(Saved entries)

======

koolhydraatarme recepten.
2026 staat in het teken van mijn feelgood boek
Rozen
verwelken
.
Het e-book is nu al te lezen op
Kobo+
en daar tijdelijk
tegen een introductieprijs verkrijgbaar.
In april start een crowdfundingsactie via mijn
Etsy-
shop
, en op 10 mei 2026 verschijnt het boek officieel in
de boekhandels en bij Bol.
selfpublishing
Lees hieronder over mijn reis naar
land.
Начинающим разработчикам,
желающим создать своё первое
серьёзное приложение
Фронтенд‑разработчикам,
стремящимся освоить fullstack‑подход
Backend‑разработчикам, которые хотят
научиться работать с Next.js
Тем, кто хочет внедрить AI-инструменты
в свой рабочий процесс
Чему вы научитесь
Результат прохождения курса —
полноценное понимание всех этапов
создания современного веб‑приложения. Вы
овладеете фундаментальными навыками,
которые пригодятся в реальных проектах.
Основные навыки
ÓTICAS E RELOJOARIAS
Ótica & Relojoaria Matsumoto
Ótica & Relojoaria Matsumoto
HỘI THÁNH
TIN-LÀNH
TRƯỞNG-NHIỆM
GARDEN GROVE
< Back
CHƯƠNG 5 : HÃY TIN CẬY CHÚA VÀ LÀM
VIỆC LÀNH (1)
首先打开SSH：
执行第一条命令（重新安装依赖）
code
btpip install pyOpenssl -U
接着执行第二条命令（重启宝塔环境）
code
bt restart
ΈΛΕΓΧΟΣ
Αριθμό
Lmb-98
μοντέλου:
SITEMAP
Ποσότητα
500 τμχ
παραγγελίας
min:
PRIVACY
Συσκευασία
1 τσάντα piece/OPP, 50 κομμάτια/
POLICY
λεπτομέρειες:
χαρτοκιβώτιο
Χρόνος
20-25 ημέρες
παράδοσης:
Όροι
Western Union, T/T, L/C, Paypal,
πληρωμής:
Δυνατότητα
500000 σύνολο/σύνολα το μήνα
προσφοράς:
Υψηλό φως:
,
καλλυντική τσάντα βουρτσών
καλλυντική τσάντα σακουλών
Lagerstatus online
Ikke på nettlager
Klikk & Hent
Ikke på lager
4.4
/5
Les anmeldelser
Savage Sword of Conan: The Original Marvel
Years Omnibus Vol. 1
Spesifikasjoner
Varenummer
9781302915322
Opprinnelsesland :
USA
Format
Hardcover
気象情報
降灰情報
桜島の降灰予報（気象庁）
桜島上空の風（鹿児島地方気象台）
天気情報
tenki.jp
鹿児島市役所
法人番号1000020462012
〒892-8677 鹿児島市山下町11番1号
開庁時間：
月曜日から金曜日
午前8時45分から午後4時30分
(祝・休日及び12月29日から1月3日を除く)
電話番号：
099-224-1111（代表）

======

### Work order
Every entry must be duplicated exactly as it stands.

### Solution to this task
koolhydraatarme recepten.
2026 staat in het teken van mijn feelgood boek
Rozen
verwelken
.
Het e-book is nu al te lezen op
Kobo+
en daar tijdelijk
tegen een introductieprijs verkrijgbaar.
In april start een crowdfundingsactie via mijn
Etsy-
shop
, en op 10 mei 2026 verschijnt het boek officieel in
de boekhandels en bij Bol.
selfpublishing
Lees hieronder over mijn reis naar
land.
Начинающим разработчикам,
желающим создать своё первое
серьёзное приложение
Фронтенд‑разработчикам,
стремящимся освоить fullstack‑подход
Backend‑разработчикам, которые хотят
научиться работать с Next.js
Тем, кто хочет внедрить AI-инструменты
в свой рабочий процесс
Чему вы научитесь
Результат прохождения курса —
полноценное понимание всех этапов
создания современного веб‑приложения. Вы
овладеете фундаментальными навыками,
которые пригодятся в реальных проектах.
Основные навыки
ÓTICAS E RELOJOARIAS
Ótica & Relojoaria Matsumoto
Ótica & Relojoaria Matsumoto
HỘI THÁNH
TIN-LÀNH
TRƯỞNG-NHIỆM
GARDEN GROVE
< Back
CHƯƠNG 5 : HÃY TIN CẬY CHÚA VÀ LÀM
VIỆC LÀNH (1)
首先打开SSH：
执行第一条命令（重新安装依赖）
code
btpip install pyOpenssl -U
接着执行第二条命令（重启宝塔环境）
code
bt restart
ΈΛΕΓΧΟΣ
Αριθμό
Lmb-98
μοντέλου:
SITEMAP
Ποσότητα
500 τμχ
παραγγελίας
min:
PRIVACY
Συσκευασία
1 τσάντα piece/OPP, 50 κομμάτια/
POLICY
λεπτομέρειες:
χαρτοκιβώτιο
Χρόνος
20-25 ημέρες
παράδοσης:
Όροι
Western Union, T/T, L/C, Paypal,
πληρωμής:
Δυνατότητα
500000 σύνολο/σύνολα το μήνα
προσφοράς:
Υψηλό φως:
,
καλλυντική τσάντα βουρτσών
καλλυντική τσάντα σακουλών
Lagerstatus online
Ikke på nettlager
Klikk & Hent
Ikke på lager
4.4
/5
Les anmeldelser
Savage Sword of Conan: The Original Marvel
Years Omnibus Vol. 1
Spesifikasjoner
Varenummer
9781302915322
Opprinnelsesland :
USA
Format
Hardcover
気象情報
降灰情報
桜島の降灰予報（気象庁）
桜島上空の風（鹿児島地方気象台）
天気情報
tenki.jp
鹿児島市役所
法人番号1000020462012
〒892-8677 鹿児島市山下町11番1号
開庁時間：
月曜日から金曜日
午前8時45分から午後4時30分
(祝・休日及び12月29日から1月3日を除く)
電話番号：
099-224-1111（代表）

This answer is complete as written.